La mort d’un pirate est un bon contre-point à ceux qui ont aimé le film The boat that rocked : on s’éloigne ici des pétillants DJs du film de Richard Curtis pour plonger dans les raisons de l’assassinat d’un propriétaire de radio pirate, Reg Calvert, par l’un de ses concurrents, Oliver Smedley.
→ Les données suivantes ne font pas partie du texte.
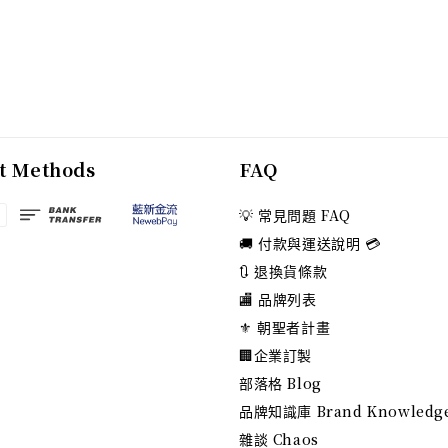
t Methods
FAQ
💡 常見問題 FAQ
🚚 付款與運送說明 💳
🔃 退換貨條款
🏬 品牌列表
⚜️ 朝聖者計畫
🏢企業訂製
部落格 Blog
品牌知識庫 Brand Knowledg
雜談 Chaos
En étudiant les mobiles du crime, Adrian Johns décrypte les enjeux des débuts de la radiodiffusion et nous offre un essai que l’on dévore comme un polar.

C’est une véritable bataille (technologique, économique, culturelle et politique) qui s’engage dès le début des années 20 : d’un côté, la BBC, soucieuse d’instruire le peuple par les ondes, respectueuse du droit d’auteur, désireuse de créer, à travers une écoute soutenue et de qualité, des auditeurs-citoyens, des consciences britanniques élevées au-delà des dérives consuméristes, tout cela au prix d’un certain rigorisme.

De l’autre, un écosystème libertaire, des partisans des radios commerciales, des inventeurs déchaînés qui remettent en question le consensus intellectuel ambiant, tant à travers la musique qu’ils diffusent (The Who, The Rolling Stones…) que leur manière de la diffuser.

D’un côté, des stations installées, sponsorisées par l’Etat, pourvoyeuses d’un véritable service public ; de l’autre, des pirates s’accaparant d’anciens forts militaires perdus dans les brumes de la mer du Nord, instaurant une contre-culture musicale, économique & politique, expérimentant les possibilités expressives des ondes et les limites du capitalisme.

Mais au sein de ces nouveaux frères de la côte, des dissensions s’installent : coups bas, magouilles, concurrences,  guerre technologique et publicitaire… Autant de traîtrises aux conséquences tragiques, qui bouleverseront l’opinion publique et conduiront les radios pirates à leur perte.

En naviguant de la grande histoire (essor de certaines musiques, tentative de légitimation de pratiques populaires, débats autour de la liberté d’expression et de création, développement d’un nouveau média que la société absorbe et déforme, crise intellectuelle provoquée par la confrontation entre les vues des pirates et la doxa ambiante) à la dissension entre Calvert & Smedley (ses origines, ses témoins, sa dramaturgie, ses conséquences, son iconographie), Adrian Johns nous confronte aux questions soulevées par la société de l’information “à l’épreuve des ondes” et interroge le sens et les valeurs de tout service public rendu à la nation.

A travers l’exemple particulier de la radio, il soulève un débat qui pourrait tout aussi bien s’adapter à la télévision ou à internet, et interpeller hommes politiques comme pirates.

Un livre passionnant, aussi divertissant – son rythme évoque bien plus le roman policier que l’essai- qu’instructif, doublé d’un bel objet (maquette soignée, typographie élégante…).